Ne discende, e a Bologna c’era consapevolezza, che un eventuale ricorso
in appello (Consiglio di Stato) dovrà essere vagliato attentamente
perché, alla luce di un sì pesante pregresso, potrebbe sortire analogo
negativo giudizio, con l’effetto ulteriore di porre -allora sì- una
pietra tombale sull’intera vicenda referendaria.
Meglio, allora, ripartire concentrandosi sul rilancio delle note campagne, dall’Obbedienza Civile a quella per la ripubblicizzazione del s.i.i., dall’attuazione della legge di iniziativa popolare sull’acqua pubblica (da poco presentata) alla costituzionalizzazione del diritto all’acqua etc., senza, ovviamente, perdere di vista nodi esiziali, come il ricordato incombente processo di privatizzazioni (a cui non è estranea C.D.P.), quello rappresentato dai vincoli di bilancio, fino all’ambiguo atteggiamento di sindaci e amministratori locali sulla fuoriuscita dal patto di stabilità della gestione dei servizi pubblici locali… “sui quali rischia di infrangersi l’intera nostra azione se non sorretta da un’adeguata mobilitazione di forze in grado di connettersi con altre realtà attive sui territori e con le quali aprire vertenze per costruire percorsi condivisi” (M. Bersani). Da queste premesse é scaturita la proposta di una giornata di mobilitazione nazionale da tenersi intorno a metà maggio, un appuntamento -a detta degli acquaioli- che dovrebbe parlare a tutte/i e capace di porre al centro dell’agenda politica non solo il tema dell’acqua e dei s.p.l. (gestione dei rifiuti, trasporti…) ma, più latamente, quello dell’intero universo dei beni comuni e della democrazia (come il recupero e la messa in sicurezza del territorio, lo stop alla cementificazione del suolo, alle Grandi opere, alla costruzione di nuove centrali e via discorrendo). Insomma, un appuntamento in grado di mobilitare tutto quel vasto arcipelago di comitati, reti, associazioni, singoli che nella consapevolezza dell’ineludibilità di codeste battaglie, sappiano assumerle e veicolarle come patrimonio collettivo.

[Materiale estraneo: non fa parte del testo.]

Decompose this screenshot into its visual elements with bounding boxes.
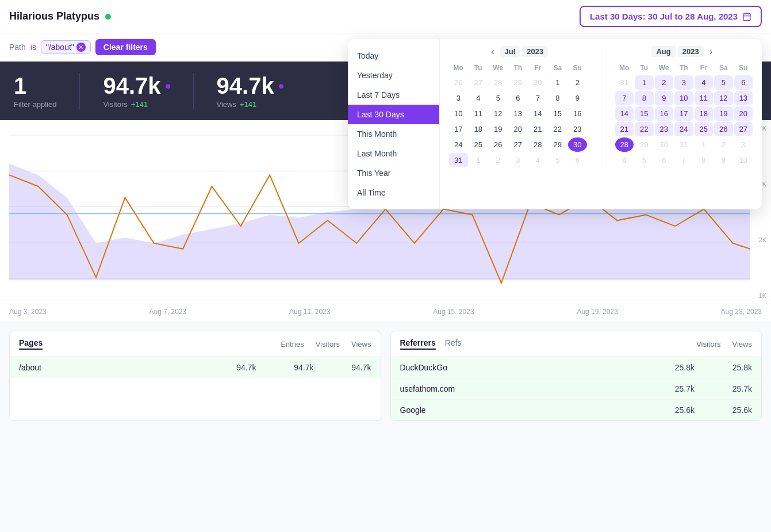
- cal-day[interactable]: 7: [528, 91, 547, 105]
- clear-filters-button[interactable]: Clear filters: [95, 39, 156, 55]
- cal-day[interactable]: 4: [469, 91, 488, 105]
- cal-day[interactable]: 1: [548, 75, 567, 90]
- cal-day[interactable]: 27: [509, 137, 528, 152]
- preset-thismonth[interactable]: This Month: [348, 124, 439, 144]
- cal-day-selected-30jul[interactable]: 30: [568, 137, 587, 152]
- cal-day[interactable]: 10: [734, 153, 753, 167]
- tab-refs[interactable]: Refs: [445, 338, 462, 350]
- cal-day[interactable]: 5: [714, 75, 733, 90]
- cal-day[interactable]: 20: [509, 122, 528, 136]
- cal-day[interactable]: 17: [674, 106, 693, 121]
- cal-day[interactable]: 4: [528, 153, 547, 167]
- cal-day[interactable]: 3: [674, 75, 693, 90]
- cal-day[interactable]: 28: [489, 75, 508, 90]
- cal-day[interactable]: 9: [568, 91, 587, 105]
- cal-day[interactable]: 6: [655, 153, 674, 167]
- tab-pages[interactable]: Pages: [19, 338, 43, 350]
- cal-day[interactable]: 14: [528, 106, 547, 121]
- cal-day[interactable]: 9: [714, 153, 733, 167]
- preset-last7[interactable]: Last 7 Days: [348, 85, 439, 105]
- cal-day[interactable]: 4: [615, 153, 634, 167]
- cal-day[interactable]: 11: [695, 91, 714, 105]
- cal-day[interactable]: 26: [449, 75, 468, 90]
- filter-operator[interactable]: is: [30, 43, 36, 52]
- cal-day[interactable]: 27: [469, 75, 488, 90]
- cal-day[interactable]: 6: [509, 91, 528, 105]
- cal-day[interactable]: 14: [615, 106, 634, 121]
- cal-day[interactable]: 2: [714, 137, 733, 152]
- prev-month-button[interactable]: ‹: [488, 47, 497, 57]
- cal-day[interactable]: 22: [548, 122, 567, 136]
- cal-day[interactable]: 19: [714, 106, 733, 121]
- cal-day[interactable]: 15: [635, 106, 654, 121]
- cal-day[interactable]: 1: [469, 153, 488, 167]
- cal-day[interactable]: 20: [734, 106, 753, 121]
- cal-day[interactable]: 23: [568, 122, 587, 136]
- cal-day[interactable]: 2: [568, 75, 587, 90]
- cal-day[interactable]: 24: [449, 137, 468, 152]
- cal-day[interactable]: 29: [635, 137, 654, 152]
- cal-day[interactable]: 16: [568, 106, 587, 121]
- cal-day[interactable]: 30: [655, 137, 674, 152]
- cal-day[interactable]: 22: [635, 122, 654, 136]
- cal-day[interactable]: 12: [714, 91, 733, 105]
- next-month-button[interactable]: ›: [706, 47, 716, 57]
- cal-day[interactable]: 3: [509, 153, 528, 167]
- cal-day[interactable]: 13: [509, 106, 528, 121]
- cal-day[interactable]: 18: [469, 122, 488, 136]
- preset-thisyear[interactable]: This Year: [348, 163, 439, 183]
- cal-day[interactable]: 24: [674, 122, 693, 136]
- cal-day[interactable]: 25: [469, 137, 488, 152]
- cal-day[interactable]: 29: [548, 137, 567, 152]
- cal-day[interactable]: 8: [695, 153, 714, 167]
- cal-day[interactable]: 8: [635, 91, 654, 105]
- preset-lastmonth[interactable]: Last Month: [348, 144, 439, 163]
- cal-day[interactable]: 1: [635, 75, 654, 90]
- cal-day[interactable]: 1: [695, 137, 714, 152]
- cal-day[interactable]: 5: [489, 91, 508, 105]
- cal-day[interactable]: 19: [489, 122, 508, 136]
- preset-alltime[interactable]: All Time: [348, 183, 439, 202]
- cal-day[interactable]: 5: [635, 153, 654, 167]
- cal-day[interactable]: 29: [509, 75, 528, 90]
- cal-day[interactable]: 25: [695, 122, 714, 136]
- preset-last30[interactable]: Last 30 Days: [348, 105, 439, 124]
- preset-yesterday[interactable]: Yesterday: [348, 66, 439, 85]
- cal-day[interactable]: 27: [734, 122, 753, 136]
- cal-day[interactable]: 10: [674, 91, 693, 105]
- cal-day[interactable]: 21: [528, 122, 547, 136]
- cal-day[interactable]: 5: [548, 153, 567, 167]
- cal-day[interactable]: 31: [615, 75, 634, 90]
- cal-day[interactable]: 26: [489, 137, 508, 152]
- cal-day[interactable]: 3: [734, 137, 753, 152]
- cal-day[interactable]: 11: [469, 106, 488, 121]
- cal-day[interactable]: 10: [449, 106, 468, 121]
- cal-day[interactable]: 18: [695, 106, 714, 121]
- cal-day[interactable]: 6: [568, 153, 587, 167]
- cal-day[interactable]: 31: [449, 153, 468, 167]
- cal-day[interactable]: 26: [714, 122, 733, 136]
- cal-day[interactable]: 28: [528, 137, 547, 152]
- date-range-button[interactable]: Last 30 Days: 30 Jul to 28 Aug, 2023: [580, 6, 762, 27]
- cal-day[interactable]: 7: [674, 153, 693, 167]
- cal-day[interactable]: 21: [615, 122, 634, 136]
- preset-today[interactable]: Today: [348, 46, 439, 66]
- cal-day[interactable]: 2: [655, 75, 674, 90]
- cal-day[interactable]: 13: [734, 91, 753, 105]
- tab-referrers[interactable]: Referrers: [400, 338, 436, 350]
- remove-filter-button[interactable]: ✕: [76, 43, 86, 52]
- cal-day[interactable]: 12: [489, 106, 508, 121]
- cal-day[interactable]: 9: [655, 91, 674, 105]
- cal-day[interactable]: 17: [449, 122, 468, 136]
- cal-day[interactable]: 3: [449, 91, 468, 105]
- cal-day[interactable]: 4: [695, 75, 714, 90]
- cal-day[interactable]: 6: [734, 75, 753, 90]
- cal-day[interactable]: 7: [615, 91, 634, 105]
- cal-day[interactable]: 31: [674, 137, 693, 152]
- cal-day[interactable]: 30: [528, 75, 547, 90]
- cal-day[interactable]: 16: [655, 106, 674, 121]
- cal-day-selected-28aug[interactable]: 28: [615, 137, 634, 152]
- cal-day[interactable]: 8: [548, 91, 567, 105]
- cal-day[interactable]: 2: [489, 153, 508, 167]
- cal-day[interactable]: 23: [655, 122, 674, 136]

Prima di chiudere, una nota sull’Obbedienza Civile alla luce della sentenza del Tar.
Ovvio che la risposta più efficace resta l’intensificazione e
l’allargamento della campagna anche a quei comitati che, almeno fin
qui, si sono arresi alle difficoltà (e alla fatiche!) che
l’autoriduzione delle bollette indubbiamente comporta. E tuttavia non
vanno sottovalutati alcuni interrogativi che la sentenza indubbiamente
pone: quale impatto avrà su gestori, autoriduttori e comitati?
E’ lecito attendersi una recrudescenza di comportamenti intimidatori e
vieppiù minacciosi anche da parte di gestori (leggi Acegas-Aps) che
hanno tenuto, fin qui, un atteggiamento meno aggressivo di altri? Staremo a vedere.
E ancora: é lecito attendersi una radicalizzazione delle varie
situazioni territoriali, per cui laddove il numero degli autoriduttori
raggiunge soglie ragguardevoli e tali da autoalimentarsi… sarà
ben difficile che il fenomeno si arresti mentre laddove i numeri sono
irrisori (e se n’è avuta avvisaglia in assemblea) la sentenza potrebbe
produrre effetti devastanti…? In ogni caso, é stato rimarcato, agli
autoriduttori bisognerà spiegare molto chiaramente che nel giudizio
scodellato dal Tar c’è ben poco di giuridichese, ma che trattasi di sentenza tutta ideologica…
E allora, non resta altro da fare che rimboccarsi le maniche e riprendere, con rinnovato slancio, quella che resta una battaglia di civiltà.
Perché oggi, più che mai, si scrive acqua… si legge democrazia!